Among the four z score models, the Dallaire and Japanese models were more favorably recommended for use in recent American Heart Association guidelines because they included a relatively larger number of subjects and provide normative data on the left circumflex branch2). Incidentally, the percentage of subjects with an extreme z score of the LMCA appears to be higher in the Dallaire and Japanese models in this study than the expected level under normal distribution. This higher percentage could be due to anatomic variation in several cases, which can be seen in the histograms for the LMCA (Fig. 3). The positive skewness and kurtosis in the distribution of the LMCA z score would not impact on the higher percentage of subjects with extreme z scores of the LMCA. It is well known that anatomic variations are frequent in the LMCA2). Additionally, caution in the interpretation of the LMCA z score was also recommended in recent guideline2). For the other branches of coronary arteries, all four z score models could reasonably be used for the evaluation of vascular dilatation.

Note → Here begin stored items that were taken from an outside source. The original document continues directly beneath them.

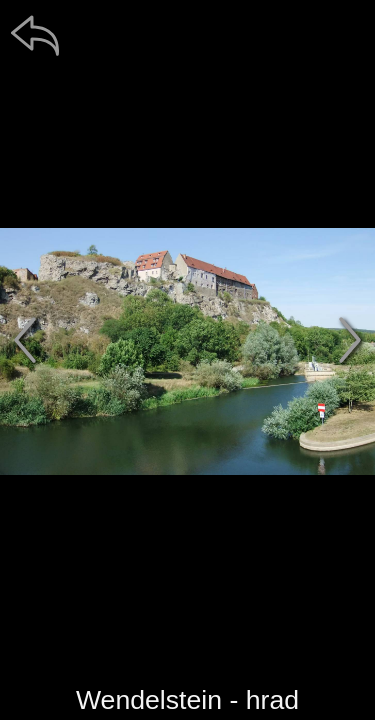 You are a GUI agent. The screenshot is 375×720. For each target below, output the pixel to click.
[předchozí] (25, 340)
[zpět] (35, 35)
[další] (350, 340) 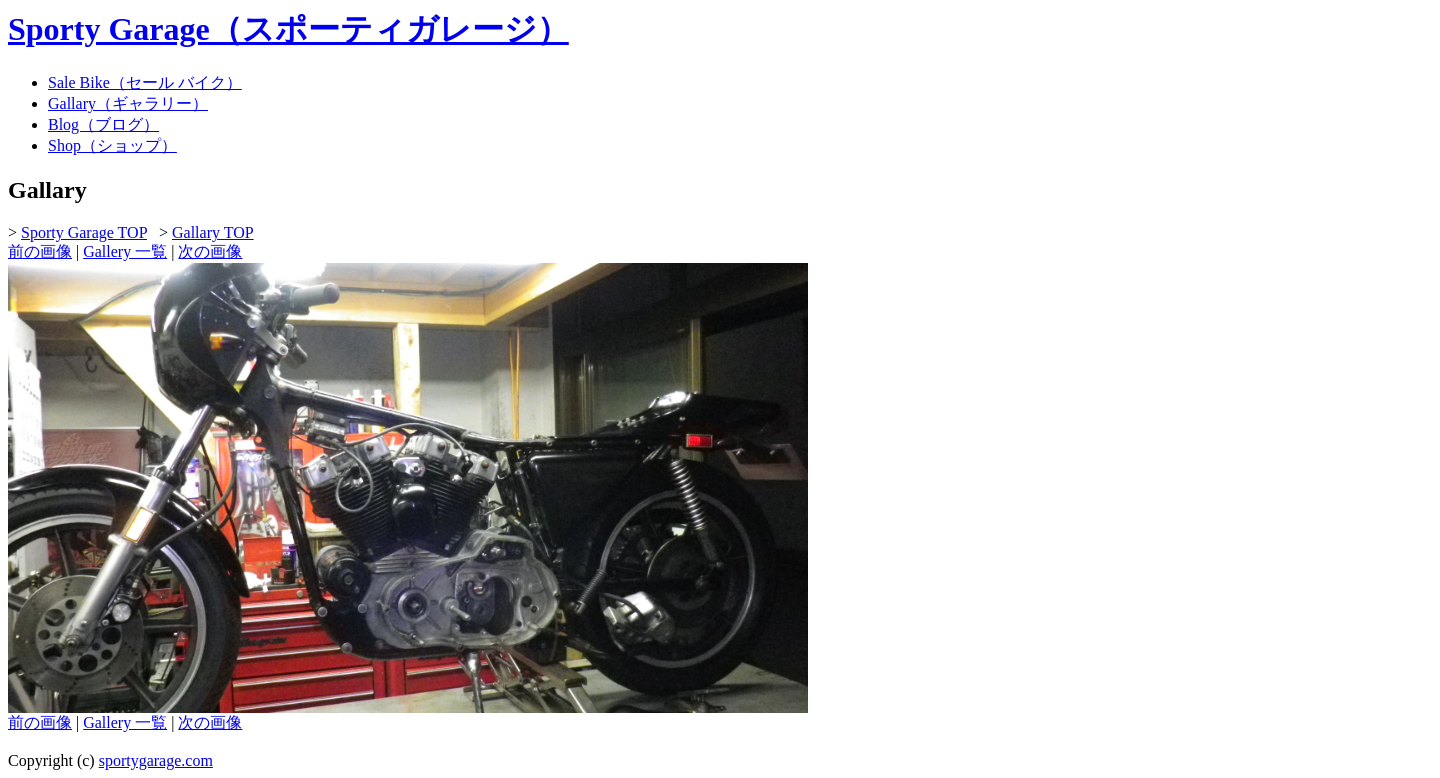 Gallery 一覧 (125, 251)
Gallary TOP (213, 232)
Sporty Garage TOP (84, 232)
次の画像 (210, 251)
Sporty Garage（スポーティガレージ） (288, 29)
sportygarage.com (156, 760)
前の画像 (40, 251) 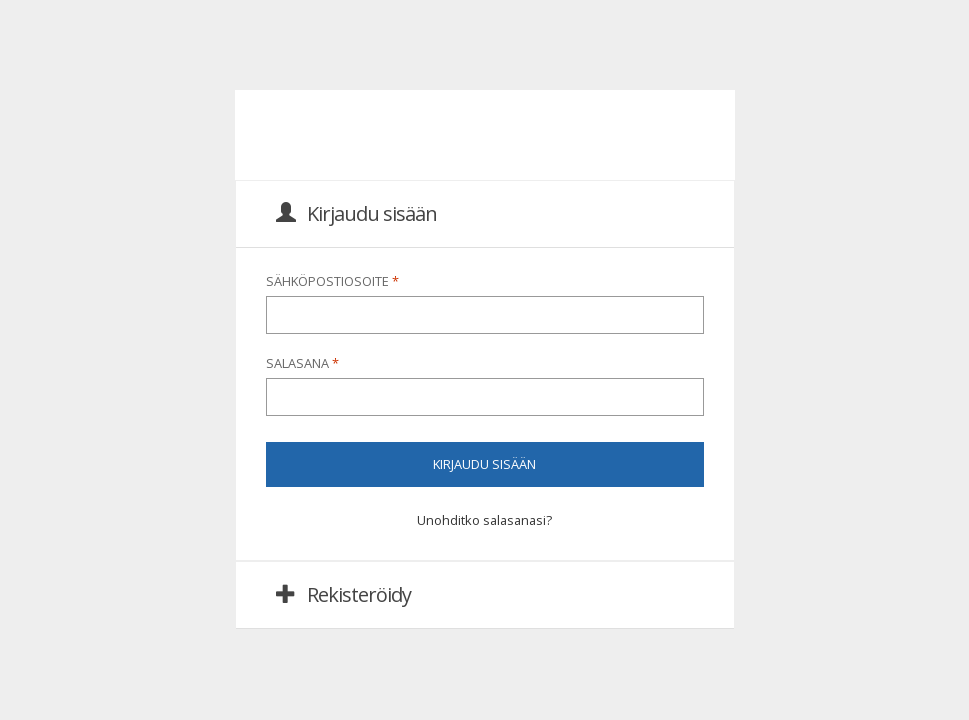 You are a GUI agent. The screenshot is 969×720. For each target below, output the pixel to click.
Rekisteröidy (343, 594)
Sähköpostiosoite (333, 281)
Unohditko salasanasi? (484, 520)
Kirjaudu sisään (356, 213)
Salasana (303, 363) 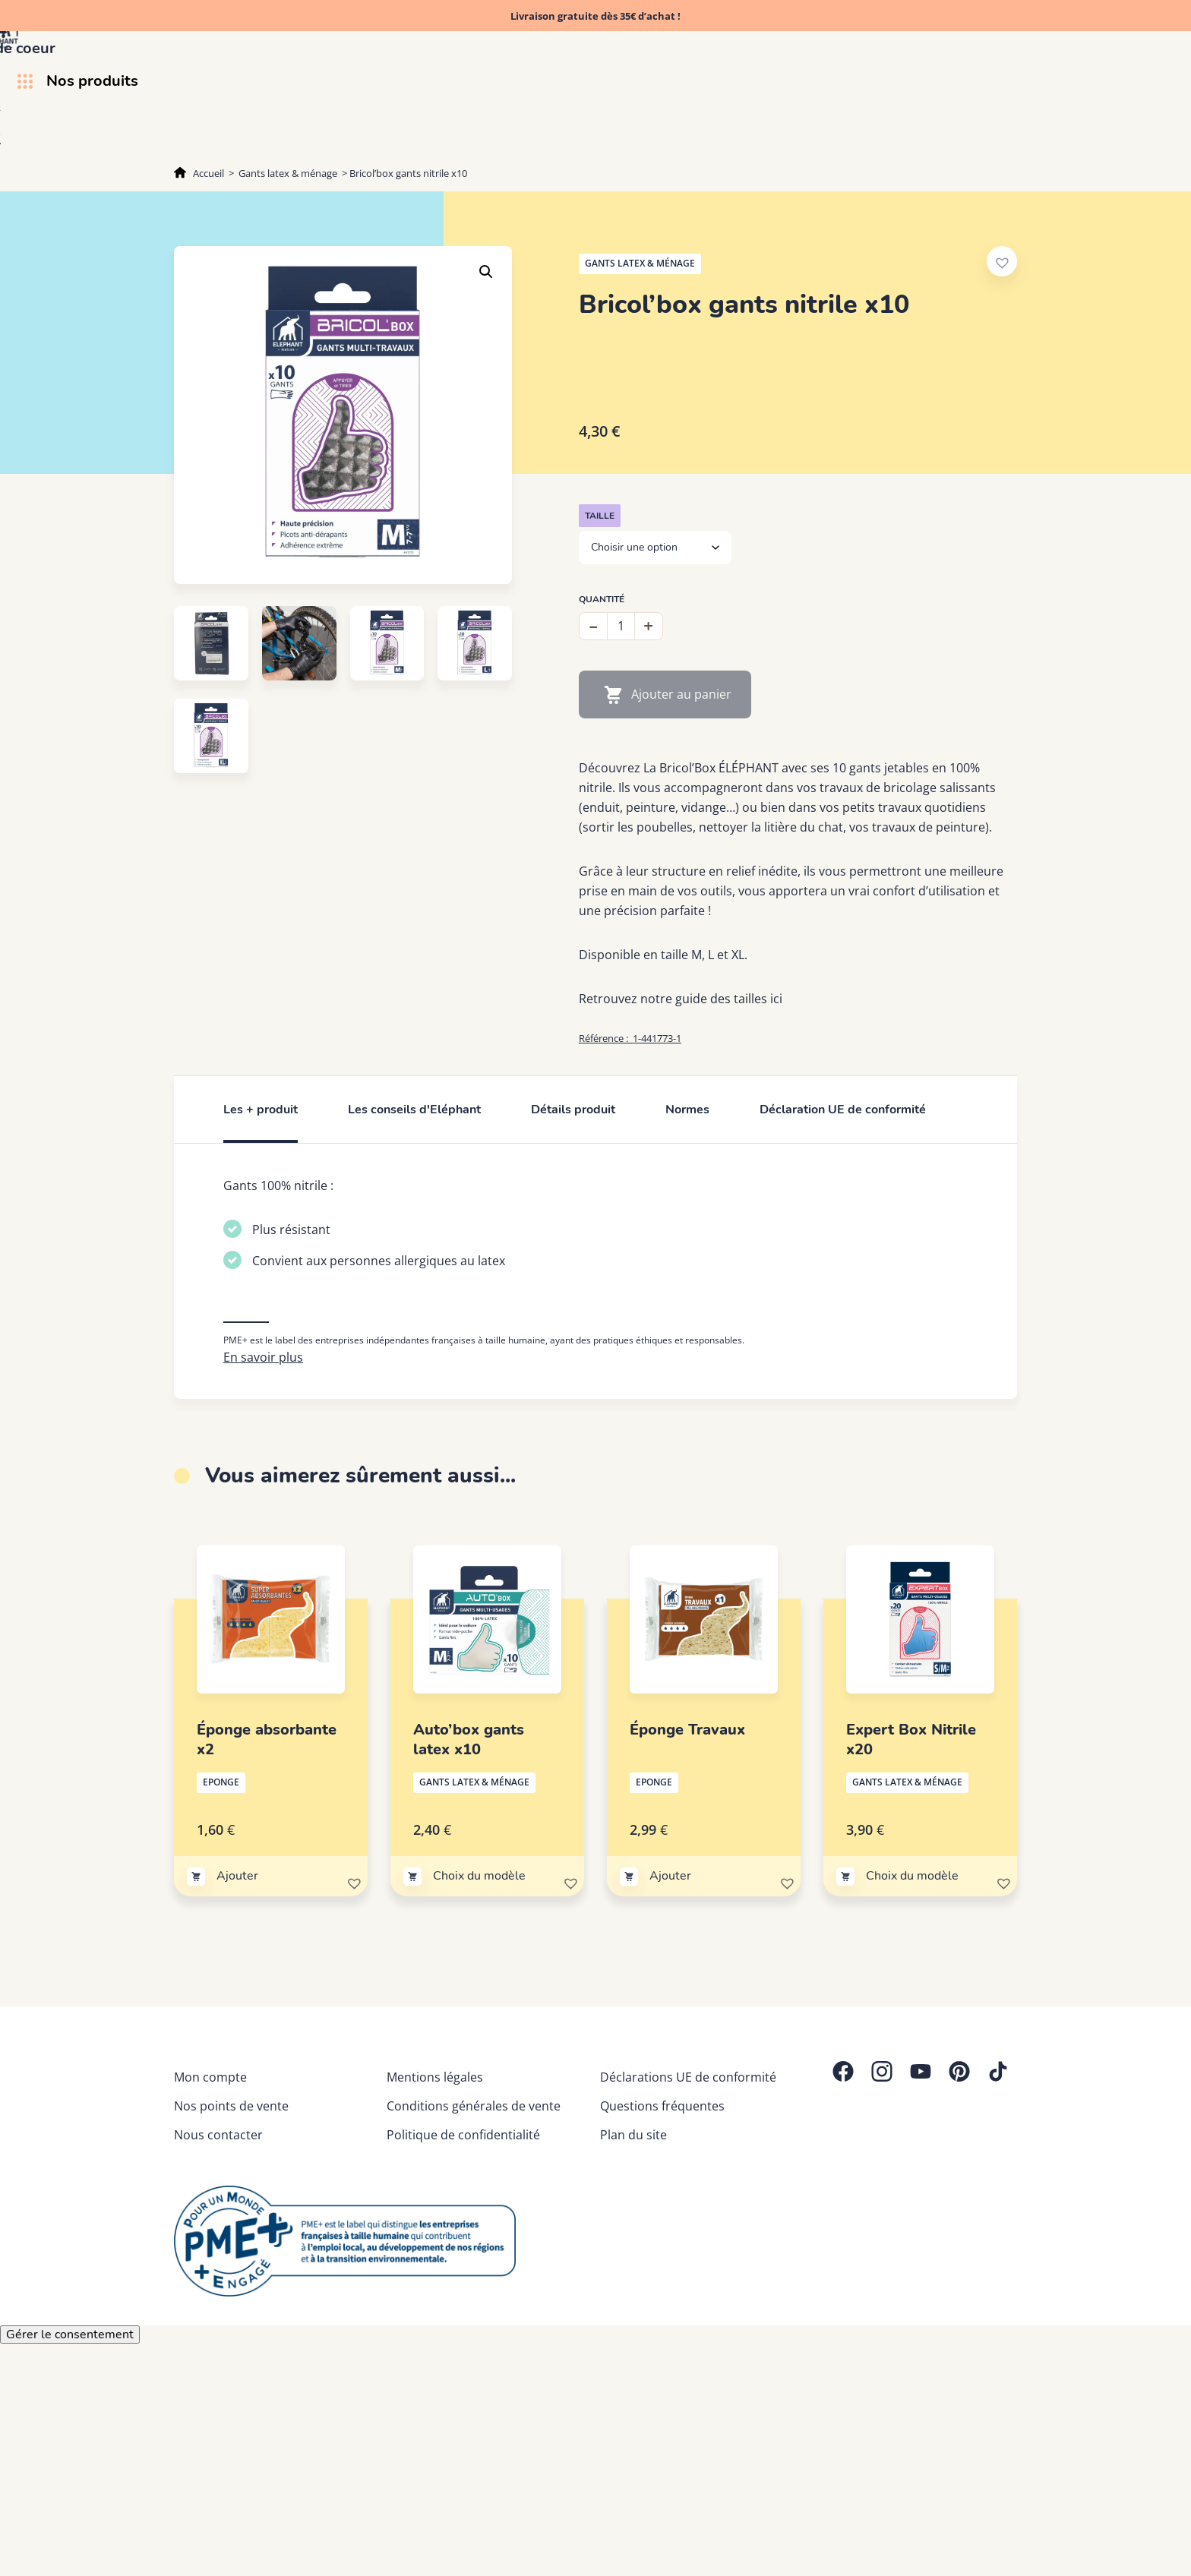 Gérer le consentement (70, 2414)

The relatively small number of subjects is a limitation of this study.

In conclusion, all 4 models showed statistical feasibility of normal distribution. More precise instructions are needed for RCA measurement. A higher percentage of extreme z scores of the LMCA is compatible with a commonsense understanding of anatomic variations of the LMCA.

Footnotes

Conflicts of interest: No potential conflict of interest relevant to this article was reported.